Sembrerebbe legarsi in modo non casuale e anche cronologicamente al
romanzo '' Viaggio al termine della notte'', del 1932, ma ci sono prove
che fu scritto qualche anno dopo e Francois Gibault nella sua nota
introduttiva lo vede come ''un resoconto... registrazione di ricordi
reali...
che pagina dopo pagina diventa sempre più romanzesco'',
ovvero finisce per appartenere alla creazione letteraria di Céline
sempre così affondata nella realtà, anche se distorta dal suo modo di
viverla e raccontarla per renderla più vera, cruda, paradossale come
l'esistenza stessa.
Si tratta di un testo grezzo, eppure ricco
di ripensamenti e cancellature da parere già abbastanza lavorato, che ha
subito minimi interventi, da una correzione illeggibile ripristinata
con la versione precedente a parole particolari o di difficile
decifrazione che sono state messe in evidenza. Del resto sappiamo che
sarà lui a minacciare i propri editori se avessero cambiato anche una
sola virgola dei suoi scritti. Così la lettura appare fluente grazie a
una scrittura intensa e quella densa narrazione personale, affabulatoria
e avvolgente così ben resa in italiano da Ottavio Fatica, e che, anche
in questo caso, vive di una serie di incontri particolari, a cominciare
dalla infermiera l'Espinasse che sembra assieme dare e succhiargli via
quel po' di vita che è rimasta al povero Ferdinand. Ci sono poi i
''piagnucolosi'' genitori in visita e la cantiniera Onime che reclama un
credito di 322 franchi, ma soprattutto il malavitoso Bébert e in
particolare sua moglie Angèle, prostituta che esercita anche al fronte.
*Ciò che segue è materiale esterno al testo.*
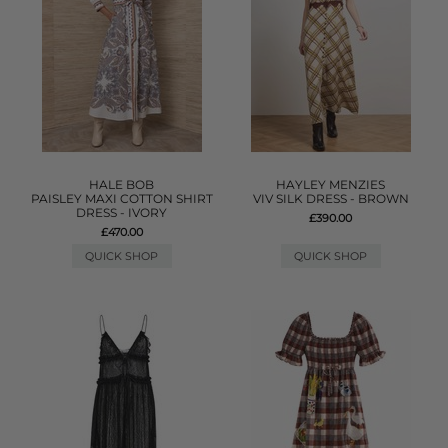
HALE BOB
HAYLEY MENZIES
PAISLEY MAXI COTTON SHIRT
VIV SILK DRESS - BROWN
DRESS - IVORY
£390.00
£470.00
QUICK SHOP
QUICK SHOP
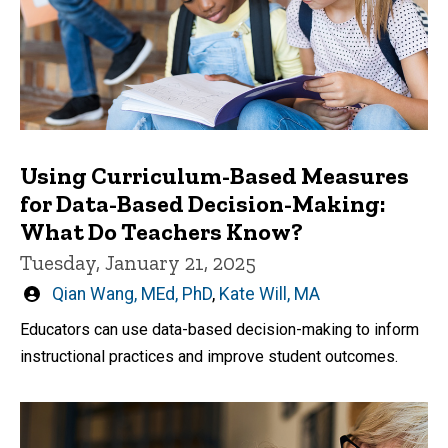
Using Curriculum-Based Measures
for Data-Based Decision-Making:
What Do Teachers Know?
Tuesday, January 21, 2025
Written
Qian Wang, MEd, PhD
,
Kate Will, MA
by
Educators can use data-based decision-making to inform
instructional practices and improve student outcomes.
Così il racconto passa dai sanguinolenti e dolorosi resoconti fisici e medici a episodi di una sfrontata e assoluta sessualità, sempre osservando tutti con occhi che colgono l'estremo, il comico e il grottesco di ogni situazione.
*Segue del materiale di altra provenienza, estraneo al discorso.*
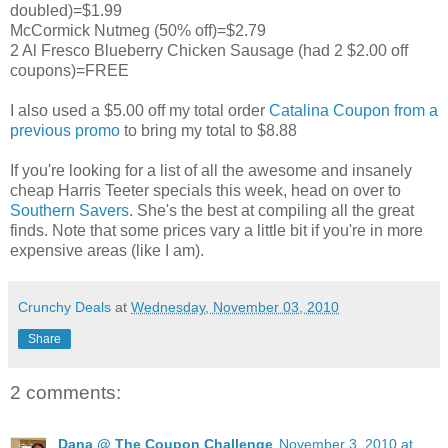
doubled)=$1.99
McCormick Nutmeg (50% off)=$2.79
2 Al Fresco Blueberry Chicken Sausage (had 2 $2.00 off
coupons)=FREE
I also used a $5.00 off my total order
Catalina Coupon from a
previous promo
to bring my total to $8.88
If you're looking for a list of all the awesome and insanely
cheap Harris Teeter specials this week, head on over to
Southern Savers
. She's the best at compiling all the great
finds. Note that some prices vary a little bit if you're in more
expensive areas (like I am).
Crunchy Deals
at
Wednesday, November 03, 2010
Share
2 comments:
Dana @ The Coupon Challenge
November 3, 2010 at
Questo in quella realtà sempre più
romanzesca come è in effetti e come sempre ce la racconta Céline, sino a
quando il suo Ferdinand non si imbarcherà all'improvviso a Boulogne per
l'Inghilterra, commentando, in una pagina finale che vale tutto il
libro: ''Ci sono esseri così, è strano, sono carichi, arrivano
dall'infinito, ti vengo a esporre sotto gli occhi il loro gran fagotto
di sentimenti come al mercato.... Non sano presentare bene le cose. e tu
non hai comunque il tempo di rovistare tra le loro carabattole.... Che
fanno allora? Buttano via tutto? Non lo so. Che ne è di loro? Non se ne
sa niente....
Certo che è enorme la vita. Ti ci perdi dappertutto''.